I made three discoveries. The first was that in certain places at certain times - in Geneva, in a large part of Central Europe, in southern California, alongside the Rocky Mountains and in at least a dozen other parts of the world - the air becomes sick not because of the pollution we all know about, but because of imbalances in the natural electrical charge of the air."

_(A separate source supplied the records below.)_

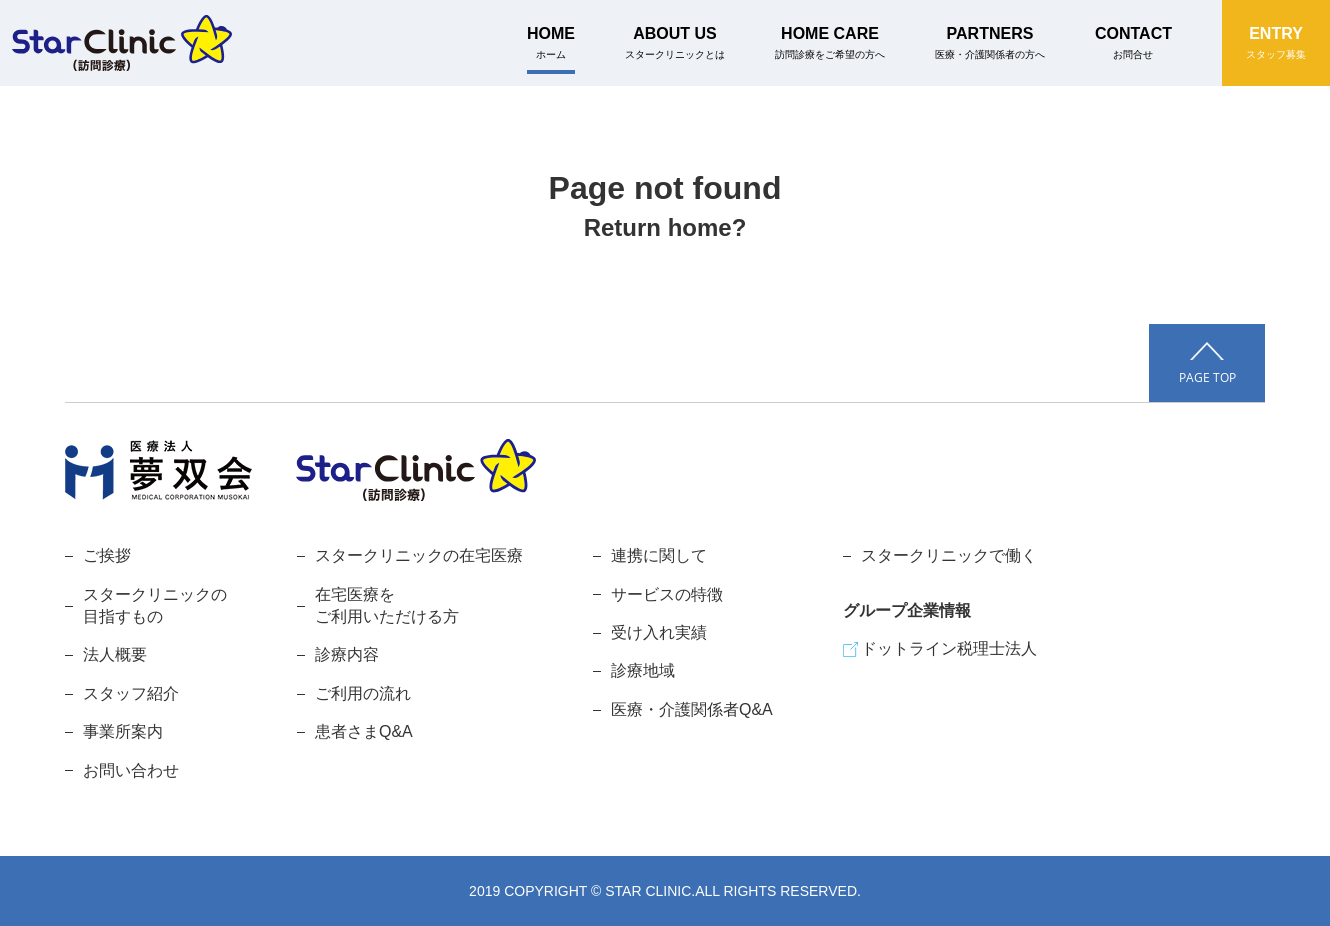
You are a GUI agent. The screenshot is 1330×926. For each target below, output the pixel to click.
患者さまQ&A (364, 731)
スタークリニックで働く (949, 555)
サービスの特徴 (667, 594)
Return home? (665, 227)
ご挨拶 (107, 555)
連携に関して (659, 555)
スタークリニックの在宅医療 (419, 555)
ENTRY (1276, 43)
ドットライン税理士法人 (949, 648)
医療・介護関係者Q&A (692, 709)
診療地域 (643, 670)
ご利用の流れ (363, 693)
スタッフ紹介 (131, 693)
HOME (551, 42)
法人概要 (115, 654)
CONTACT (1133, 42)
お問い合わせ (131, 770)
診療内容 (347, 654)
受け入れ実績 (659, 632)
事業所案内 (123, 731)
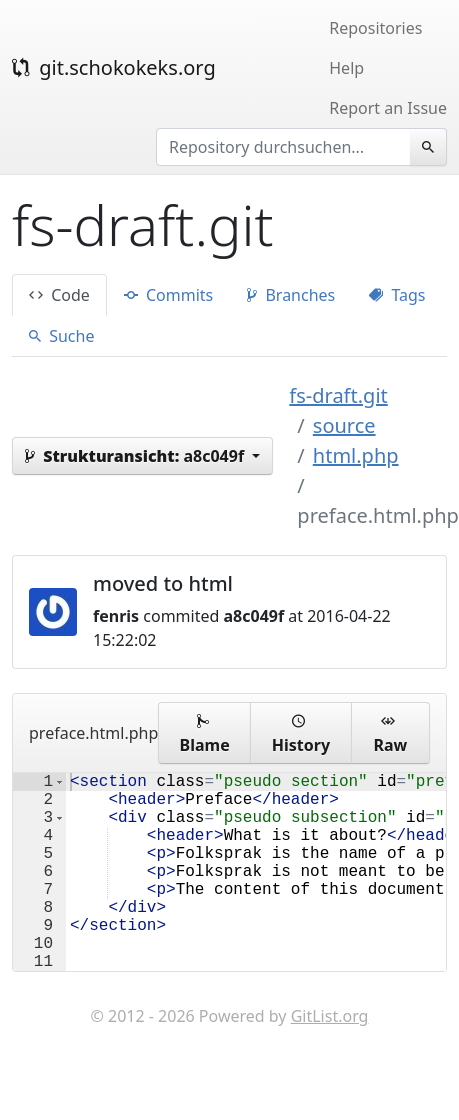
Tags (397, 295)
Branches (291, 295)
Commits (168, 295)
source (344, 425)
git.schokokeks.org (114, 67)
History (301, 733)
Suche (61, 336)
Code (59, 295)
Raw (390, 733)
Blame (205, 733)
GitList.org (330, 1060)
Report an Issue (388, 108)
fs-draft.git (338, 395)
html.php (356, 455)
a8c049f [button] (136, 456)
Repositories (375, 28)
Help (346, 68)
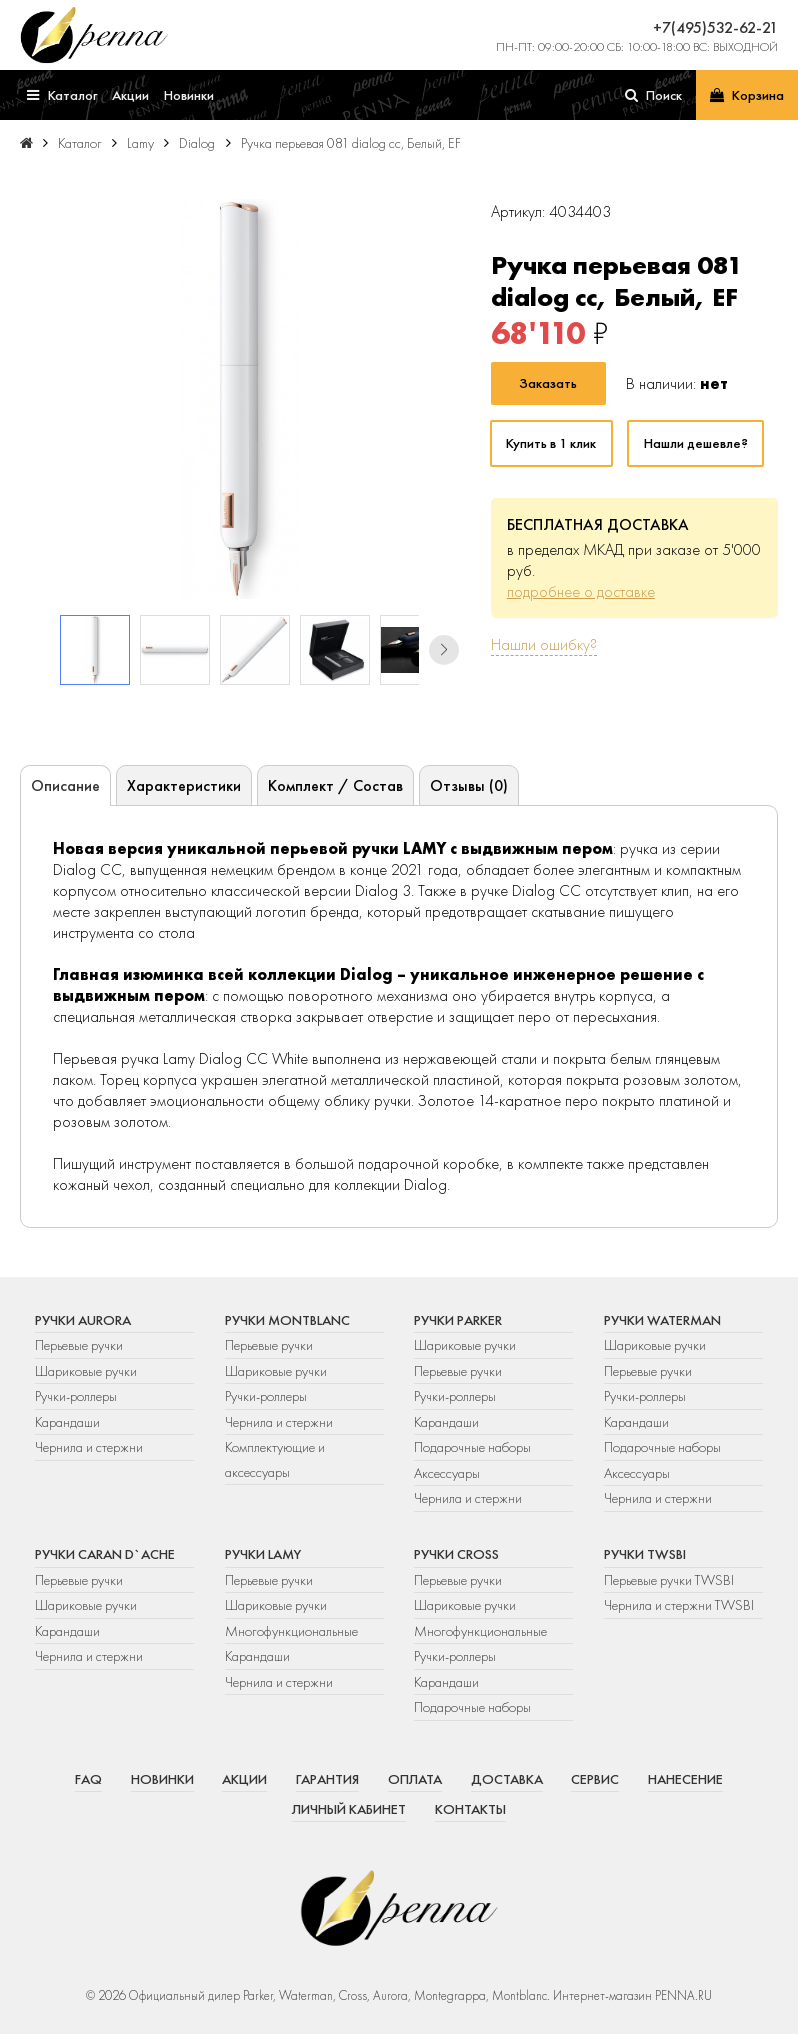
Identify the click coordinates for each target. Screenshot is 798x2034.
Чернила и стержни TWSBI (679, 1605)
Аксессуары (447, 1473)
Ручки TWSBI (645, 1554)
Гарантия (327, 1779)
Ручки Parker (458, 1320)
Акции (244, 1779)
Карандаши (67, 1422)
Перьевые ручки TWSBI (669, 1580)
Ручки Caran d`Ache (105, 1554)
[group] (239, 399)
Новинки (162, 1779)
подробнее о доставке (581, 591)
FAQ (88, 1779)
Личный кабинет (349, 1809)
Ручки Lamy (263, 1554)
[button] (444, 650)
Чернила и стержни (89, 1447)
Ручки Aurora (83, 1320)
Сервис (595, 1779)
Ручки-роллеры (76, 1396)
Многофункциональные (293, 1631)
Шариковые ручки (86, 1371)
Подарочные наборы (472, 1447)
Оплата (415, 1779)
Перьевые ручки (79, 1345)
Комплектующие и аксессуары (275, 1459)
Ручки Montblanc (287, 1320)
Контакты (470, 1809)
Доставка (507, 1779)
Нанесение (685, 1779)
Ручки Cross (456, 1554)
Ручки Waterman (662, 1320)
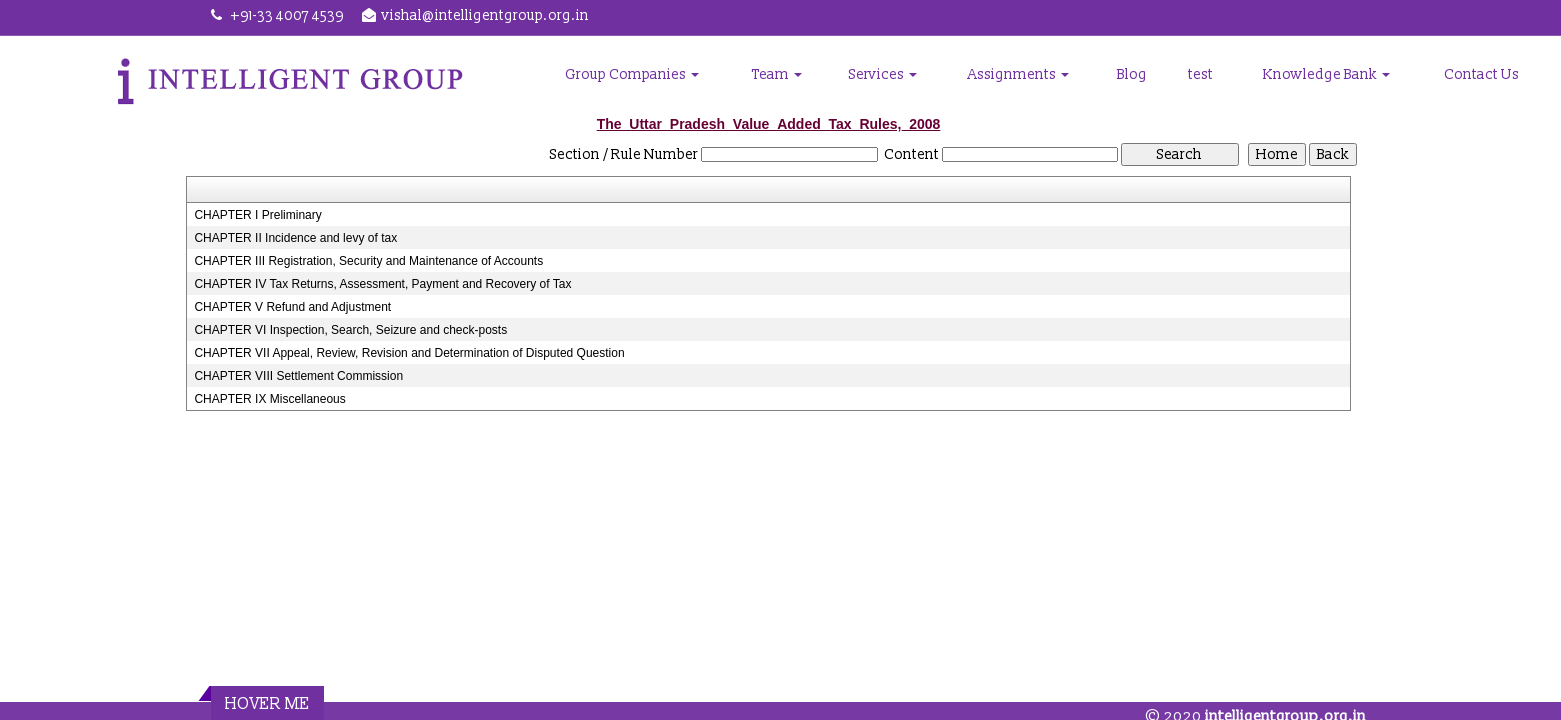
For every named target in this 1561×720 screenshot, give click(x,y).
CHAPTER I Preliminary (257, 215)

What, then, I am suggesting is that many of the patients who were being seen by Freud and his Central European contemporaries were, in fact, suffering from conditions whose cause originated outside themselves. Unable to explain these 'neuroses', it was perhaps logical that subjective causes should be examined, or that analysts should look for explanations within the often limited or circumscribed experiences of their own lives - possibly imbuing their patients with their own personal deficiencies and quirks. It must also be borne in mind that analysts and associates of patients could also be sensitive and react to the influences of the air imbalance, or that staff in hospitals for the disturbed could become aggravated and provocative, sparking off confrontations that would be laid, naturally, at the doors of the inmates, who, after all, were the ones assumed to be need in need of treatment.

I shall write more about these and other relevant matters in later sections, relevant to us in Britain for, although we do not have named winds to blame, nevertheless we have identifiable patterns of air flow which, by their electrical nature, produce effects comparable to those of the Föhn and similar winds. In the meantime, I shall lightly skim over those of Tesla's discoveries that are relevant to my theme. He discovered, and demonstrated, that electricity can be transmitted through the air, and that the earth itself is an electrical conductor; and he had wonderful ideas for using the earth to distribute electrical energy without the need for cables. To digress briefly, I never fail to laugh when I read of the consequences of one phase of his experiments.

"Tesla's Colorado Springs tests were well remembered by local residents. With a 200-foot pole topped by a large copper sphere rising above his laboratory, he generated electrical potentials that discharged lightning bolts up to 135 feet long. Thunder from the released energy could be heard 15 miles away in Cripple Creek. People walking along the street were amazed to see sparks jumping between their feet and the ground, and flames of electricity would spring from the taps when anyone turned them on for a drink of water. Light bulbs within 100 feet of the tower glowed when they were turned off. Horses at the livery stable received shocks through their metal shoes and bolted from the stalls. Even insects were affected: butterflies became electrified and helplessly swirled in circles, their wings sprouting blue halos of St. Elmo's Fire." To cap it all, during one high-powered test, he completely destroyed the generator at the local power station. Not such a good day!